A Python library for creating RAG with Clickhouse.

These details have not been verified by PyPI

Project description

ClickhouseRAG

ClickhouseRAG is a Python package designed for efficient data access and management in Clickhouse. It provides an easy-to-use interface for connecting to Clickhouse, executing queries, and managing tables with support for Vectorizers and Retrieval-Augmented Generation (RAG) operations.

Features

Easy Clickhouse Connection: Seamlessly connect to your Clickhouse database.
Table Management: Effortlessly manage tables with CRUD operations.
Vectorization: Integrate with vectorizers for text and data embedding.
RAG Operations: Perform Retrieval-Augmented Generation tasks.
Backup and Restore: Backup your database to a file and restore it easily.
Cosine Similarity Search: Search data based on cosine similarity.

Installation

You can install ClickhouseRAG via pip:

pip install clickhouserag

Usage

Connecting to Clickhouse

Create a client to connect to your Clickhouse database.

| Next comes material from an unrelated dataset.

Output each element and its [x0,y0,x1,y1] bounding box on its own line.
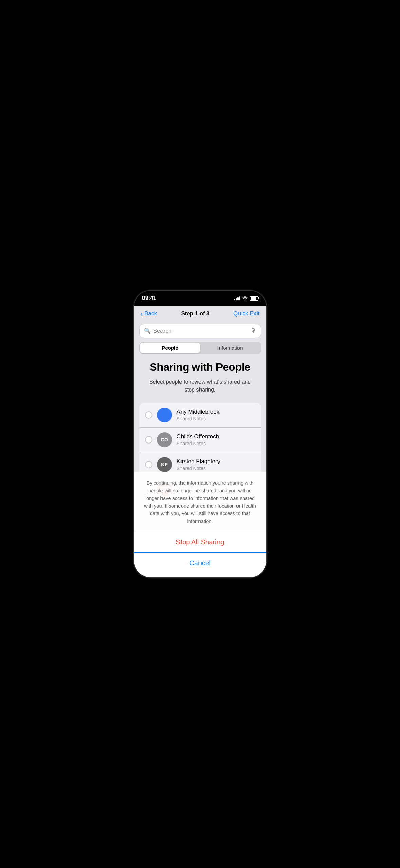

from clickhouserag.data_access.clickhouse_client import ClickhouseConnectClient

client = ClickhouseConnectClient(
    host="localhost",
    port=9000,
    username="default",
    password="",
    database="default"
)
client.connect()

Defining Table Schema

Define the schema for your table in Clickhouse.

table_schema = {
    "id": "UInt32",
    "title": "String",
    "vector": "Array(Float64)"
}

Managing Tables

Create an instance of RAGManager to manage your table with the specified engine and schema.

from clickhouserag.rag.manager import RAGManager

rag_manager = RAGManager(client, "rag_table", table_schema, engine="MergeTree", order_by="id")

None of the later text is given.